(Data extracted from a collection)
►
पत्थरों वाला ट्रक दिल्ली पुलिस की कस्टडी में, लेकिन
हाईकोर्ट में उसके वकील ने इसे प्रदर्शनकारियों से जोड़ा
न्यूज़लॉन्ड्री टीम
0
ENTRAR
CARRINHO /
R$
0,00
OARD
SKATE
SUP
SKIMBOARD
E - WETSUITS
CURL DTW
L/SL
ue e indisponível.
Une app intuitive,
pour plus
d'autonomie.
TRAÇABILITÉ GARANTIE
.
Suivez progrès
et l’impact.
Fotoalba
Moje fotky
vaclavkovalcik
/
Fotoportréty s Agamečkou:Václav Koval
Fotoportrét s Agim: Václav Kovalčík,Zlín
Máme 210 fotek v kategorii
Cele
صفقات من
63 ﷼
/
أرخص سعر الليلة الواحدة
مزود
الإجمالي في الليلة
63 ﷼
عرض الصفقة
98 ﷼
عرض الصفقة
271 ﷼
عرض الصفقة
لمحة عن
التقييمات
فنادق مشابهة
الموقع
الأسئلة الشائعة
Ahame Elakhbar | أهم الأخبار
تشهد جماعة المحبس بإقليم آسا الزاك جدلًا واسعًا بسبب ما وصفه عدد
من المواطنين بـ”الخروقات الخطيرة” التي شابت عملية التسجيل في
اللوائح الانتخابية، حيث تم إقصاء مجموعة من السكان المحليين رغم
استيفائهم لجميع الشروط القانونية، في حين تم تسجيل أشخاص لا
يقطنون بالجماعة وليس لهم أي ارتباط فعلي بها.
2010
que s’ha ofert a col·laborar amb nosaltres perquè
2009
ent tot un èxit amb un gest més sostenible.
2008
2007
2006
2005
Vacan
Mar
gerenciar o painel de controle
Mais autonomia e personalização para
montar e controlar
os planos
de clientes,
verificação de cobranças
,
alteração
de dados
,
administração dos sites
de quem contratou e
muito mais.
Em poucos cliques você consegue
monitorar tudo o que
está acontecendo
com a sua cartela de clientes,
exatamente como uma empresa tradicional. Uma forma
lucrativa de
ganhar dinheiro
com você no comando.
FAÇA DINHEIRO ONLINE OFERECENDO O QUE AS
◄
- Exercise brief
Would you please give all of the entries above once more, exactly as they are?

- Reply
पत्थरों वाला ट्रक दिल्ली पुलिस की कस्टडी में, लेकिन
हाईकोर्ट में उसके वकील ने इसे प्रदर्शनकारियों से जोड़ा
न्यूज़लॉन्ड्री टीम
0
ENTRAR
CARRINHO /
R$
0,00
OARD
SKATE
SUP
SKIMBOARD
E - WETSUITS
CURL DTW
L/SL
ue e indisponível.
Une app intuitive,
pour plus
d'autonomie.
TRAÇABILITÉ GARANTIE
.
Suivez progrès
et l’impact.
Fotoalba
Moje fotky
vaclavkovalcik
/
Fotoportréty s Agamečkou:Václav Koval
Fotoportrét s Agim: Václav Kovalčík,Zlín
Máme 210 fotek v kategorii
Cele
صفقات من
63 ﷼
/
أرخص سعر الليلة الواحدة
مزود
الإجمالي في الليلة
63 ﷼
عرض الصفقة
98 ﷼
عرض الصفقة
271 ﷼
عرض الصفقة
لمحة عن
التقييمات
فنادق مشابهة
الموقع
الأسئلة الشائعة
Ahame Elakhbar | أهم الأخبار
تشهد جماعة المحبس بإقليم آسا الزاك جدلًا واسعًا بسبب ما وصفه عدد
من المواطنين بـ”الخروقات الخطيرة” التي شابت عملية التسجيل في
اللوائح الانتخابية، حيث تم إقصاء مجموعة من السكان المحليين رغم
استيفائهم لجميع الشروط القانونية، في حين تم تسجيل أشخاص لا
يقطنون بالجماعة وليس لهم أي ارتباط فعلي بها.
2010
que s’ha ofert a col·laborar amb nosaltres perquè
2009
ent tot un èxit amb un gest més sostenible.
2008
2007
2006
2005
Vacan
Mar
gerenciar o painel de controle
Mais autonomia e personalização para
montar e controlar
os planos
de clientes,
verificação de cobranças
,
alteração
de dados
,
administração dos sites
de quem contratou e
muito mais.
Em poucos cliques você consegue
monitorar tudo o que
está acontecendo
com a sua cartela de clientes,
exatamente como uma empresa tradicional. Uma forma
lucrativa de
ganhar dinheiro
com você no comando.
FAÇA DINHEIRO ONLINE OFERECENDO O QUE AS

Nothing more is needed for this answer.